(Data extracted from a collection)
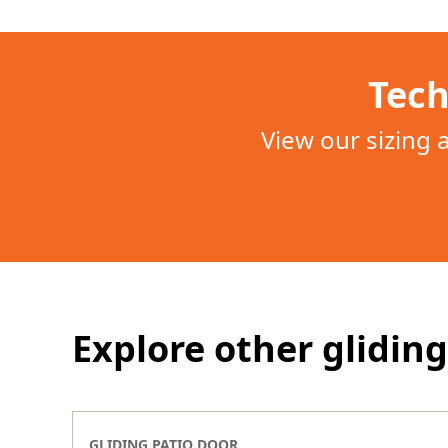
Tech
View our sizing
Explore other gliding
GLIDING PATIO DOOR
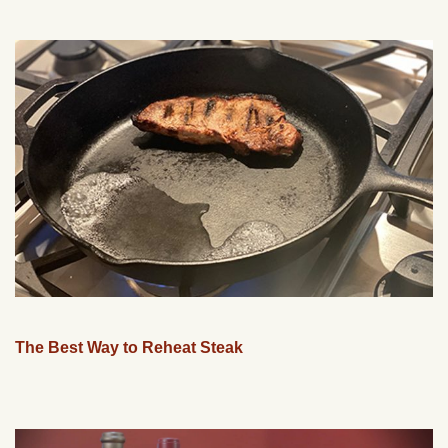
The Best Way to Reheat Steak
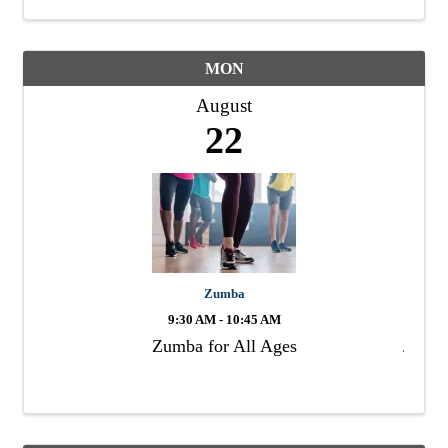
MON
August
22
Zumba
9:30 AM - 10:45 AM
Zumba for All Ages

## TASK DETAILS
What is needed is a verbatim copy of the entries, leaving out any pictures.

## RESULT FOR THIS TASK
Tech
View our sizing
Explore other gliding
GLIDING PATIO DOOR
The Best Way to Reheat Steak
MON
August
22
Zumba
9:30 AM - 10:45 AM
Zumba for All Ages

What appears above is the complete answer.